— TASK ITEM —
All lines from the one containing "Замки люка (Убл)" down to the one containing "Leggilo subito… è gratis!", both ends included, are to be given again exactly; omit the rest of the listing below.
═════ PROVIDED RECORDS
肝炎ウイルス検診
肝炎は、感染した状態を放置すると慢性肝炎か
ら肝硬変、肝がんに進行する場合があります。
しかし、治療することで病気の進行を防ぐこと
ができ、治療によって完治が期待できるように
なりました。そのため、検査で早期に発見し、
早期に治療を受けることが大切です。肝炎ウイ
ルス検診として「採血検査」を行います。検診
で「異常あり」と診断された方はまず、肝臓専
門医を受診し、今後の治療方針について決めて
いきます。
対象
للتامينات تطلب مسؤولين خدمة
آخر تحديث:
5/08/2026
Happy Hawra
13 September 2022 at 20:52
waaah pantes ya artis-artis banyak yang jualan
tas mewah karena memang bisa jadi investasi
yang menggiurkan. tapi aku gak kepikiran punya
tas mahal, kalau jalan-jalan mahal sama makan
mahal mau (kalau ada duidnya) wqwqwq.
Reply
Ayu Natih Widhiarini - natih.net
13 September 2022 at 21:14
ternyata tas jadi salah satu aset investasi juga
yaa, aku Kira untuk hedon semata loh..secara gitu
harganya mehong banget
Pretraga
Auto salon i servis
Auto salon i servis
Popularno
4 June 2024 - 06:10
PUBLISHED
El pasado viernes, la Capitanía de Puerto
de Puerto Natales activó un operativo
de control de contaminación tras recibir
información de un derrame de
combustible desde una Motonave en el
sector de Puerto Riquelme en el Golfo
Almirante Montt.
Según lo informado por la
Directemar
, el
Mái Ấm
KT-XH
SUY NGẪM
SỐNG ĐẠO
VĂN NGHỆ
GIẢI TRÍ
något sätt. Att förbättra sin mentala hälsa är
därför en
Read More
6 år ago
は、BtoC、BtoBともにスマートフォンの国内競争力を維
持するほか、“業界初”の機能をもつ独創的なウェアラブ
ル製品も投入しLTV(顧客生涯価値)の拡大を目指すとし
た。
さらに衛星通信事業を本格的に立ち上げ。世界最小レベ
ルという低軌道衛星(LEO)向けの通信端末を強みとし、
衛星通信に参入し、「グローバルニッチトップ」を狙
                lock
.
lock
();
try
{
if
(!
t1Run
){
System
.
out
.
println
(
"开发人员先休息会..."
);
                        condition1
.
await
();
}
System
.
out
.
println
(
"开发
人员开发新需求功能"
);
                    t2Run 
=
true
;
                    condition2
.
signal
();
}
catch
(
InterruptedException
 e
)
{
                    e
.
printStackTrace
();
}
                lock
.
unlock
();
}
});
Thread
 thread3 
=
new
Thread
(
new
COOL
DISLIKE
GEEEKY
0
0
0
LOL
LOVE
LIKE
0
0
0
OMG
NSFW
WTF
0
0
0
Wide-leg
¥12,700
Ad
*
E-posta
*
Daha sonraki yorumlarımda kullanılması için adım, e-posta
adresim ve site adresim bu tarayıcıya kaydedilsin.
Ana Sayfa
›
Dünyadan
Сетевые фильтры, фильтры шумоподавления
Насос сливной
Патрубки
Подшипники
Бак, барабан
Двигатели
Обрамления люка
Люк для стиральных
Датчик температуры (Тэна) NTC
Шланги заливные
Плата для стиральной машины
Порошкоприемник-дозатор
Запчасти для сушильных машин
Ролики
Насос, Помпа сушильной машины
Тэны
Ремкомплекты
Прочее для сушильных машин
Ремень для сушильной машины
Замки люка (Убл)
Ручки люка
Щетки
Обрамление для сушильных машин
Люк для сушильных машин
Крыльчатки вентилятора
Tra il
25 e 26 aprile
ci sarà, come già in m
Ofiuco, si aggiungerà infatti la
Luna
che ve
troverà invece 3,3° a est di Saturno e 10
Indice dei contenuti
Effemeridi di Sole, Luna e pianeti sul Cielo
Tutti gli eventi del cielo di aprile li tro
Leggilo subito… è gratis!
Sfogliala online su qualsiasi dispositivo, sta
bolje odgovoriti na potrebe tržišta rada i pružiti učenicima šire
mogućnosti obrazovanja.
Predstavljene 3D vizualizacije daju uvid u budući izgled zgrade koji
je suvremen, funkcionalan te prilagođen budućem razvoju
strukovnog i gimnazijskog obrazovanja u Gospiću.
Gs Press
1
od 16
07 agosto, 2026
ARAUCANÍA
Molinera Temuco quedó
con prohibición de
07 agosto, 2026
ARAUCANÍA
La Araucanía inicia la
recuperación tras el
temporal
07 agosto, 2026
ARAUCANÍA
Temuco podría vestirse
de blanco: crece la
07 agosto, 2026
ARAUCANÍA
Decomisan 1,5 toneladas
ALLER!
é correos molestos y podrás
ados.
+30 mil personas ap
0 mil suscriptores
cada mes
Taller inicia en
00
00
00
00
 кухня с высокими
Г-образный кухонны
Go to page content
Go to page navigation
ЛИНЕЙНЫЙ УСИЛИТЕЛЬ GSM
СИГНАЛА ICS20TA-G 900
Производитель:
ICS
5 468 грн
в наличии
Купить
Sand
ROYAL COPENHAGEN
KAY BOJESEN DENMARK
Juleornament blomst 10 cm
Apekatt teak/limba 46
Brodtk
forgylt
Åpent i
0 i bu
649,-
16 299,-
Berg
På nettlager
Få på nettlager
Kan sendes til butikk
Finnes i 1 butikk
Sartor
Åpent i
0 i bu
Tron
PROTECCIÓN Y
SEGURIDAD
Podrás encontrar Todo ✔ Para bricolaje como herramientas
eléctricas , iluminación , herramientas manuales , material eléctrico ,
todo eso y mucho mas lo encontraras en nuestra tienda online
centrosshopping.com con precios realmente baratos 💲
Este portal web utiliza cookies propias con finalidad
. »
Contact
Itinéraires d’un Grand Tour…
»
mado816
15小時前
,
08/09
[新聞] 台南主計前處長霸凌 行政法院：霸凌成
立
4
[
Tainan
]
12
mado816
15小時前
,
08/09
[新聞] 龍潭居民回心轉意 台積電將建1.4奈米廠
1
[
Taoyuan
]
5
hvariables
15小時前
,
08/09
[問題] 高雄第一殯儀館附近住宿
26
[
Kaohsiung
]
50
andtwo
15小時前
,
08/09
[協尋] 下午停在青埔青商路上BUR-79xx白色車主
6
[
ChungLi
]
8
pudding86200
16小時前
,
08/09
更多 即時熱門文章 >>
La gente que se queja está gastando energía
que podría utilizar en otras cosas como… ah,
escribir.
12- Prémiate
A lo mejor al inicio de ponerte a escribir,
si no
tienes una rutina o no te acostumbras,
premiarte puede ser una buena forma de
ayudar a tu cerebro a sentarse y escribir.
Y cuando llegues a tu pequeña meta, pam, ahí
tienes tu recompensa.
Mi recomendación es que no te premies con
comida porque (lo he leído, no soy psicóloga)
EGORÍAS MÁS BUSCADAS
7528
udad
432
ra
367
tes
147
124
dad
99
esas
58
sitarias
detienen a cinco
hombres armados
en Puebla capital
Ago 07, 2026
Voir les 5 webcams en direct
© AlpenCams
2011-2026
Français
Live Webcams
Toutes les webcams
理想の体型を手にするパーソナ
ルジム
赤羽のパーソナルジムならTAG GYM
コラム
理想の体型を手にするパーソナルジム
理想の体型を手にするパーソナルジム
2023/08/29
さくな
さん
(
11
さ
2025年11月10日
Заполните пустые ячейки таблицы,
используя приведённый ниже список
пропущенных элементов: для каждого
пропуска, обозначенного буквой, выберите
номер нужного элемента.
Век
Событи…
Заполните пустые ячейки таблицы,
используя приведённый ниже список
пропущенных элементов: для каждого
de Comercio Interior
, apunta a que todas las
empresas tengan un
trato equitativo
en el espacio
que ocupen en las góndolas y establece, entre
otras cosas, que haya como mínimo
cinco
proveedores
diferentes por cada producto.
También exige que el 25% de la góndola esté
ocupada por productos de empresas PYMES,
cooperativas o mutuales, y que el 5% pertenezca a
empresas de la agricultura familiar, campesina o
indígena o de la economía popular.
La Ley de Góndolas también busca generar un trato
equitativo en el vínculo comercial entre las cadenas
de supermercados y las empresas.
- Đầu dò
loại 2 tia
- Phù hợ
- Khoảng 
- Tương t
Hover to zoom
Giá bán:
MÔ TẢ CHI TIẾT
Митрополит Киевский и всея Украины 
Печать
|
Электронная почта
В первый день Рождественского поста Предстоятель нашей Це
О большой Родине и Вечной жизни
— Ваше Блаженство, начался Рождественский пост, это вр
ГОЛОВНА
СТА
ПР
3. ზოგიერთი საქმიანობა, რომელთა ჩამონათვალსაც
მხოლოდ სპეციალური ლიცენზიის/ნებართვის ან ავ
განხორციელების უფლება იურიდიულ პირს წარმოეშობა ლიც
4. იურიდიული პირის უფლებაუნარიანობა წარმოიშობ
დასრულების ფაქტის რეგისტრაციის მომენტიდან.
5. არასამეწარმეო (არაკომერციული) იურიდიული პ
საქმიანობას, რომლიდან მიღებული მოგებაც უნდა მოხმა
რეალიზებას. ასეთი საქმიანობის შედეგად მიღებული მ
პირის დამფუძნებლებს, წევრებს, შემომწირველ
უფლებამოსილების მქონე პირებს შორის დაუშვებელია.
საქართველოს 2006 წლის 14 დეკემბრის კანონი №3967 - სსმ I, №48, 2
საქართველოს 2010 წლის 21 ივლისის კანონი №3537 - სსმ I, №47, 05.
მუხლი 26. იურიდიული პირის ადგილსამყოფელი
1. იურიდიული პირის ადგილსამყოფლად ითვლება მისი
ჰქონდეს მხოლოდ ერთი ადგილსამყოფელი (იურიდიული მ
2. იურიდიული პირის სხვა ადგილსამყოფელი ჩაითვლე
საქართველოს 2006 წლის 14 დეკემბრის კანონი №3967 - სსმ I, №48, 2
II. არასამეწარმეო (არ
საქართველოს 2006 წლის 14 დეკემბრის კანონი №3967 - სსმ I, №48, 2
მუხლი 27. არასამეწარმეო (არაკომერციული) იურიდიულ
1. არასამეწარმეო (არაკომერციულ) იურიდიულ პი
══════════
— ANSWER BOX —
Замки люка (Убл)
Ручки люка
Щетки
Обрамление для сушильных машин
Люк для сушильных машин
Крыльчатки вентилятора
Tra il
25 e 26 aprile
ci sarà, come già in m
Ofiuco, si aggiungerà infatti la
Luna
che ve
troverà invece 3,3° a est di Saturno e 10
Indice dei contenuti
Effemeridi di Sole, Luna e pianeti sul Cielo
Tutti gli eventi del cielo di aprile li tro
Leggilo subito… è gratis!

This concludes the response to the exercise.